# RECORDS SUPPLIED

▽

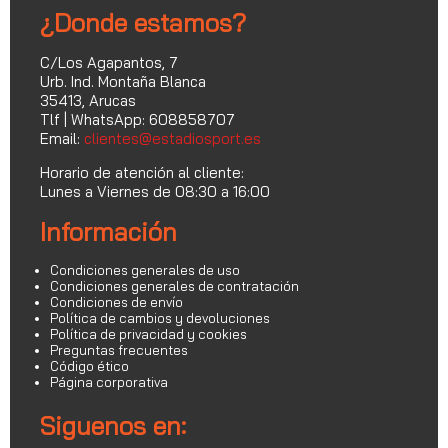
¿Donde estamos?
C/Los Agapantos, 7
Urb. Ind. Montaña Blanca
35413, Arucas
Tlf | WhatsApp: 608858707
Email:
clientes@estadiosport.es
Horario de atención al cliente:
Lunes a Viernes de 08:30 a 16:00
Información
Condiciones generales de uso
Condiciones generales de contratación
Condiciones de envío
Política de cambios y devoluciones
Política de privacidad y cookies
Preguntas frecuentes
Código ético
Página corporativa
Siguenos en:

△

# EXERCISE AIM
Your reply should hold every line above exactly as written and none of the pictures.

# OUTPUT OF THE EXERCISE
¿Donde estamos?
C/Los Agapantos, 7
Urb. Ind. Montaña Blanca
35413, Arucas
Tlf | WhatsApp: 608858707
Email:
clientes@estadiosport.es
Horario de atención al cliente:
Lunes a Viernes de 08:30 a 16:00
Información
Condiciones generales de uso
Condiciones generales de contratación
Condiciones de envío
Política de cambios y devoluciones
Política de privacidad y cookies
Preguntas frecuentes
Código ético
Página corporativa
Siguenos en:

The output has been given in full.